- Material provided:
★ ★ ★ ★ ★

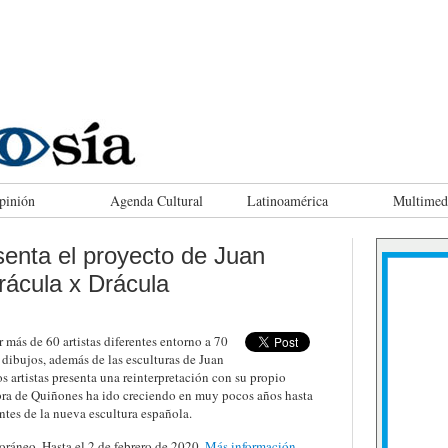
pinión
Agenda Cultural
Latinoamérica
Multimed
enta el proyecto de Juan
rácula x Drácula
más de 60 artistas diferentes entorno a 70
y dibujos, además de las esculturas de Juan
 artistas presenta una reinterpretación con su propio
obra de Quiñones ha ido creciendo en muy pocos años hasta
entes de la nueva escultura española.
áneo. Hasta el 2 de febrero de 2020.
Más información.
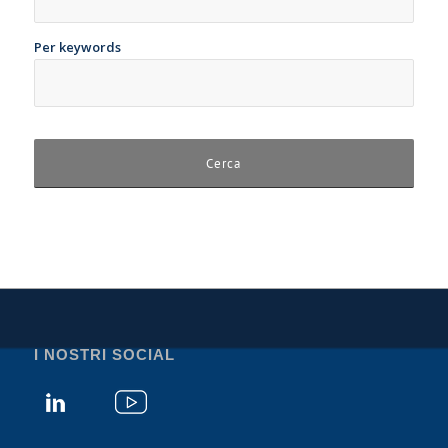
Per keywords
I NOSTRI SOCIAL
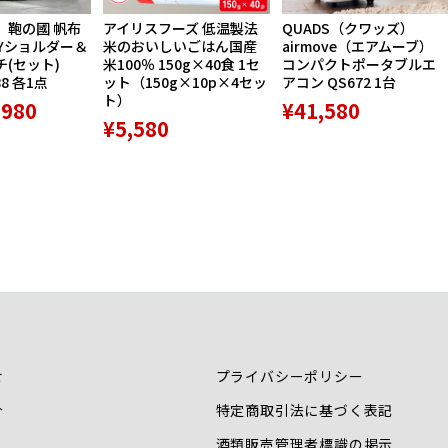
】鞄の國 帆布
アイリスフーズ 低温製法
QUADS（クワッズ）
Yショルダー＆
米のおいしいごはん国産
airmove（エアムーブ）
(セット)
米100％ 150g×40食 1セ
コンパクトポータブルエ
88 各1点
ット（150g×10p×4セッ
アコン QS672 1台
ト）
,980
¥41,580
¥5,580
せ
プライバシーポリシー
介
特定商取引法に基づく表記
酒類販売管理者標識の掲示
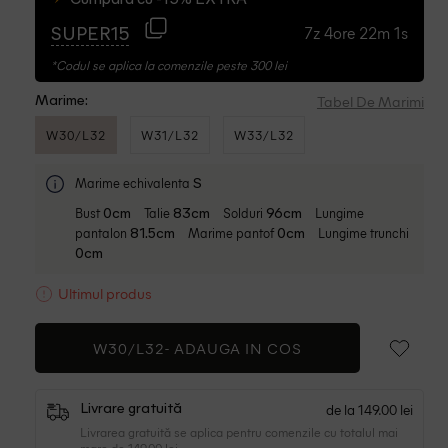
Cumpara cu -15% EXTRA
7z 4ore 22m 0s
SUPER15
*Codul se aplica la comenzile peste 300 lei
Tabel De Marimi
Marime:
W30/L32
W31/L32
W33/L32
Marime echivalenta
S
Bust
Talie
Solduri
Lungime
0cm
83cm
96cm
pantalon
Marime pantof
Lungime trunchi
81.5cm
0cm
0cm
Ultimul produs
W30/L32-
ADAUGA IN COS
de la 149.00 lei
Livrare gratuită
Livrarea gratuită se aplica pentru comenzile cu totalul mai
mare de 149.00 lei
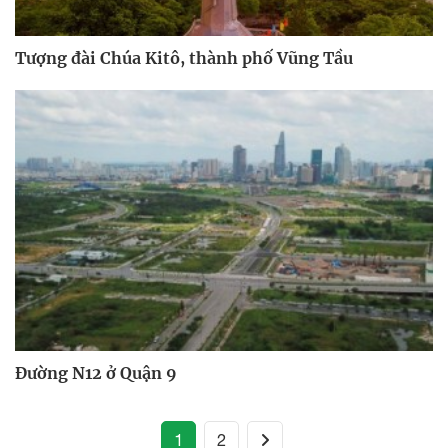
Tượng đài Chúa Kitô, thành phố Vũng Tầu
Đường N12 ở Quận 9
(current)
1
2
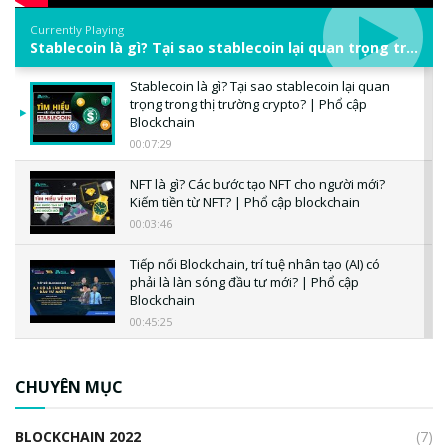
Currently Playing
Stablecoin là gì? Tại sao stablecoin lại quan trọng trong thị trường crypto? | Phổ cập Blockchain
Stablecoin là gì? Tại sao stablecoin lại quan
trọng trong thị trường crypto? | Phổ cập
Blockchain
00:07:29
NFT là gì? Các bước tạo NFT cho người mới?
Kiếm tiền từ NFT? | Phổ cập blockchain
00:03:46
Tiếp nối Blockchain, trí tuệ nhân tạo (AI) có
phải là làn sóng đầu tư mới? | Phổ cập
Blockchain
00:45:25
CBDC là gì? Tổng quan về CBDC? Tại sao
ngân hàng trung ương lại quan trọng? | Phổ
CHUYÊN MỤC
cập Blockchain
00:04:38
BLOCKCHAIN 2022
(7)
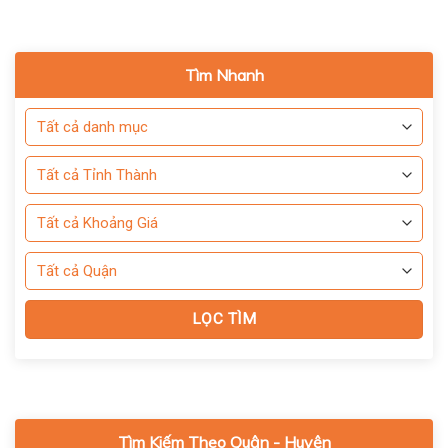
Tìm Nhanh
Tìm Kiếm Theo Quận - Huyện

★ ★ ★ ★ ★

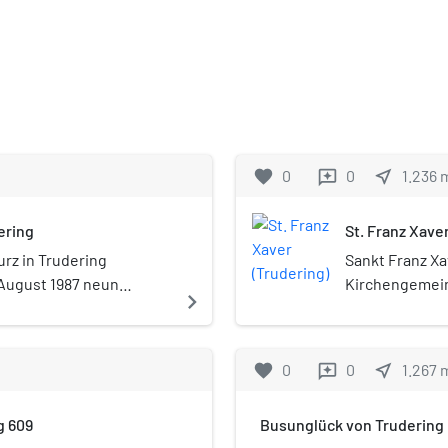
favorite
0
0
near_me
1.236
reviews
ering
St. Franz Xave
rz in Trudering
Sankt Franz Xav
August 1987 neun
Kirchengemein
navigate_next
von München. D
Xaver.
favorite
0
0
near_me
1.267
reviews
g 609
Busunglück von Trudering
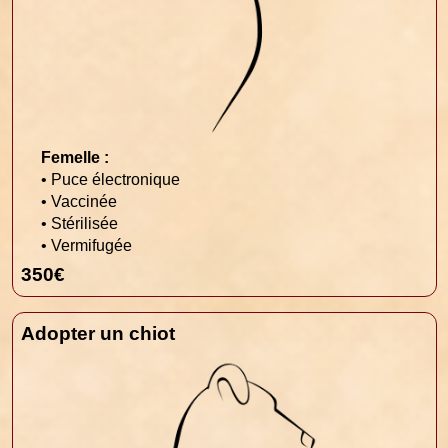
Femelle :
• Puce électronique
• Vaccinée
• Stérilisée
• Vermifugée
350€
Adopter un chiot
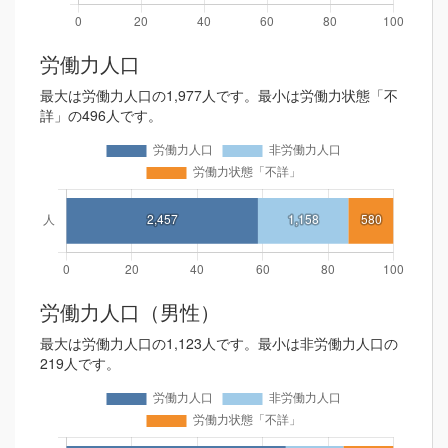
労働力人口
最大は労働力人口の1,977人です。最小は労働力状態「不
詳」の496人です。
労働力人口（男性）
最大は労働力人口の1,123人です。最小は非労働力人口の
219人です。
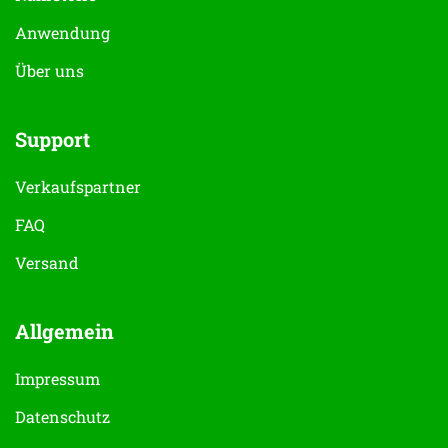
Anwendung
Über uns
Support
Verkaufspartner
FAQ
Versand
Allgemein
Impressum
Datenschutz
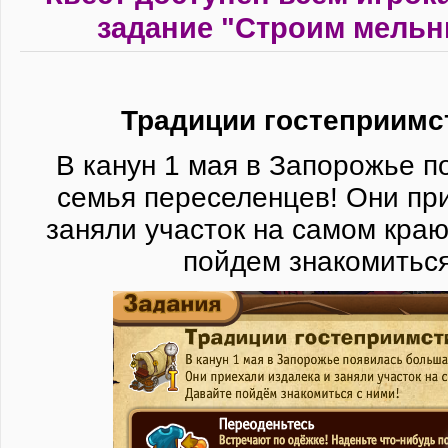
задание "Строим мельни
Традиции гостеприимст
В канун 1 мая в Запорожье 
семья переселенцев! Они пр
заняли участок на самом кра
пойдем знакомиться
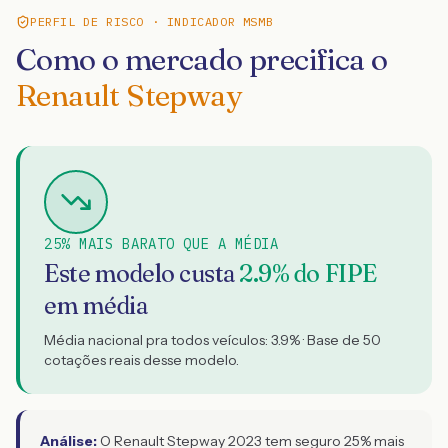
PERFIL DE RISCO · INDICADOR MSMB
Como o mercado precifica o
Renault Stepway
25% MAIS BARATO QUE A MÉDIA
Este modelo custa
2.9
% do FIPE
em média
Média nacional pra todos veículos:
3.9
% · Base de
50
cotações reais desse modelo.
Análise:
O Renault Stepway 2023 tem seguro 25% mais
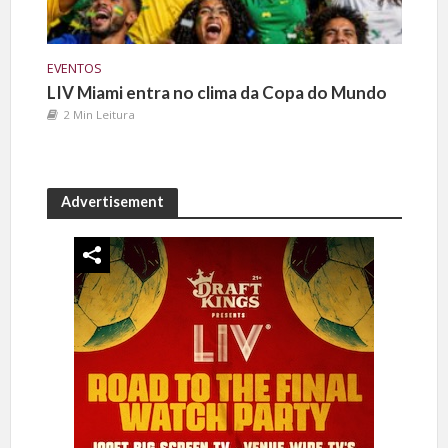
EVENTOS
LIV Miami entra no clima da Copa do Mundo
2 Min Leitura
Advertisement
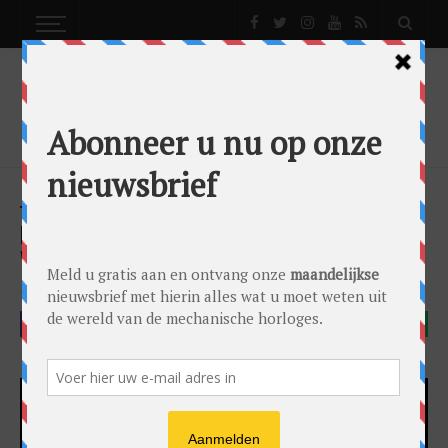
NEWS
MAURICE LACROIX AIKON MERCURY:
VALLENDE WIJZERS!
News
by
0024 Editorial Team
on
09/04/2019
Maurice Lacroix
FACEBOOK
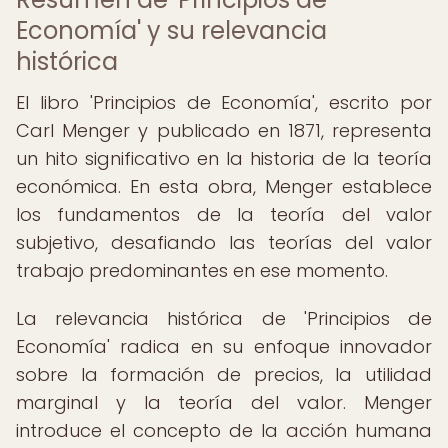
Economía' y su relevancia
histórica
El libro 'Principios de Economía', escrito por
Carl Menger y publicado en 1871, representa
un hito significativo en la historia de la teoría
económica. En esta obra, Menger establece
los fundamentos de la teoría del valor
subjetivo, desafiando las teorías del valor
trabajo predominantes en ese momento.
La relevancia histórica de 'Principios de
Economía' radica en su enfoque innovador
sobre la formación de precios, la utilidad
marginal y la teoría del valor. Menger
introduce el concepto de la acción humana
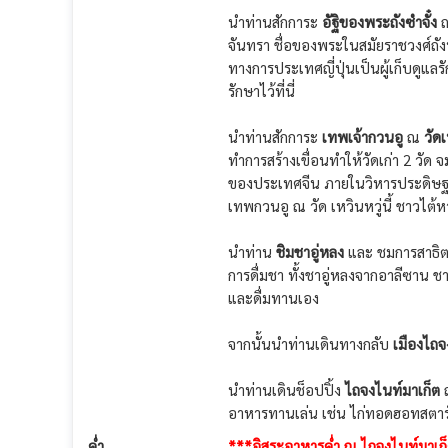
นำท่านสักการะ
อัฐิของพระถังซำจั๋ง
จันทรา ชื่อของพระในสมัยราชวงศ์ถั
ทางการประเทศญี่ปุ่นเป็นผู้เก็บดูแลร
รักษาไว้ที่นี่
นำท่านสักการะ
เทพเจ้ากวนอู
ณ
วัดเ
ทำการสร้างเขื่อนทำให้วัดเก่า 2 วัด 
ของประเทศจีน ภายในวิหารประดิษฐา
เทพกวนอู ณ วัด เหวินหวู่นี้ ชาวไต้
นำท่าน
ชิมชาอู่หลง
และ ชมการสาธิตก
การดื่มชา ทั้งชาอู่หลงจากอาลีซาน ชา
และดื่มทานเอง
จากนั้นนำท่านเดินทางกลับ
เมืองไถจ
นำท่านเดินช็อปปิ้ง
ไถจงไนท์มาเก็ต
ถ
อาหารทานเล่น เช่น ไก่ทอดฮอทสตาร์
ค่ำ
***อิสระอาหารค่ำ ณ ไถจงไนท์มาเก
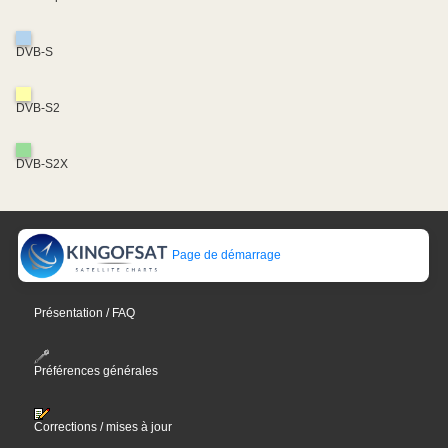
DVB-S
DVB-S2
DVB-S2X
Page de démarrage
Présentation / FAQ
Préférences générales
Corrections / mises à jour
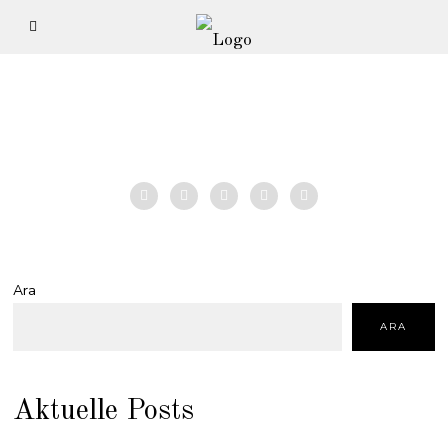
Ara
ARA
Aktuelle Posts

★ ★ ★ ★ ★

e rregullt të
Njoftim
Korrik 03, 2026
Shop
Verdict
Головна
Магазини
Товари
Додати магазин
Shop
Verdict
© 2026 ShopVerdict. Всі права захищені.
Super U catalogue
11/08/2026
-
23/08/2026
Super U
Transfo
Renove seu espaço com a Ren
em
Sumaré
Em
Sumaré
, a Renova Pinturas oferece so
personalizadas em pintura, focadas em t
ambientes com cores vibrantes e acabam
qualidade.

★ ★ ★ ★ ★

- Exercise brief:
Filter the records above for lines with "comenzile".

- Exercise response:
*Codul se aplica la comenzile peste 300 lei
Livrarea gratuită se aplica pentru comenzile cu totalul mai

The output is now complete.